If all taxes and other legal charges were duly paid, a sworn translation in Brazil via a translation agency should cost you at least 20% more, and yet provided the agency had absolutely no internal costs, and made no profit whatsoever. On the other hand, some Certified Public Translators, usually for tax reasons as well, operate as translation firms (which might include agenting as well), however their net fees as sworn translators should be exactly the same as prescribed by law.

In order to stay on the right track, make sure you are in direct contact with a Certified Public Translator listed with their respective Junta Comercial. Links to all online directories are available under #4 on this page.

8. A Certified Public Translator is asking me for a partial or full payment in advance. Is it normal? Can I trust them?
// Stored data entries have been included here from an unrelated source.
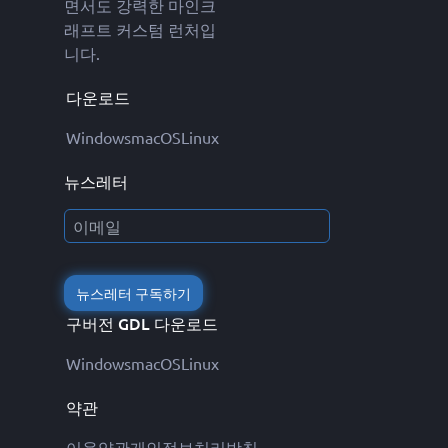
면서도 강력한 마인크
래프트 커스텀 런처입
니다.
다운로드
Windows
macOS
Linux
뉴스레터
뉴스레터 구독하기
구버전 GDL 다운로드
Windows
macOS
Linux
약관
이용약관
개인정보처리방침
Yes, it is normal, because sworn translations don't often lead to a constant business relationship. Exceptions are, of course, law firms, some investment brokers, document expediters, and others whose specialized work often depends on them.

The problem with one-off sworn translation clients is that, unfortunately, some of them send electronic files, or perhaps copies - easy and cheap to get - to more than one Public Translator, ordering them to do the job. The first one who delivers gets paid, and all the others who also did the job simply get brushed off. Some clients - for no stated reason - simply vanish, leaving the translator with the "original" and the job done.

Regarding trust, all sworn translators have a license to keep, and their wherabouts are known. Maybe that's why there aren't any Brazilian Public Translators outside Brazil. Now and then we are required to submit our records of good standing to the supervising agency. While a formal complaint might take a while in its due process, nowadays anything on the web exposing fraud by a Public Translator would be devastating to their business.

The same reason is why the law prescribes that payment is due as soon as the sworn translation is made available to the requesting party.

9. I am really in a rush! The place where I'll be submitting my documents with sworn translations will accept them submitted provisionally (or permanently - it doesn't matter) in electronic format, so that I'll have more time to send them in hard copy. Can I get them converted into electronic files?

As previously mentioned, the law was passed decades before the dawn of computer age. Of course, after you get your sworn translation in hard copy, there is nothing to prevent you from scanning it into, say, a PDF file. However in this case logistic issues apparently require the Public Translator to do it for you.

Most Public Translators will hand-sign, manually stamp and initial the sworn translations they issue, so at this time there is no way of issuing a complete electronic document other than scanning the final output. It will be up to you to negotiate with your chosen Public Translator if they can scan it into an electronic file and e-mail or otherwise send it electronically to you. The cost of this is to be agreed between you, and it is completely deregulated. Keep in mind that the translator might not have a scanner, requiring this to be done by someone else.

It is worth observing that you are expected to have paid for a sworn translation before receiving an electronic copy of it.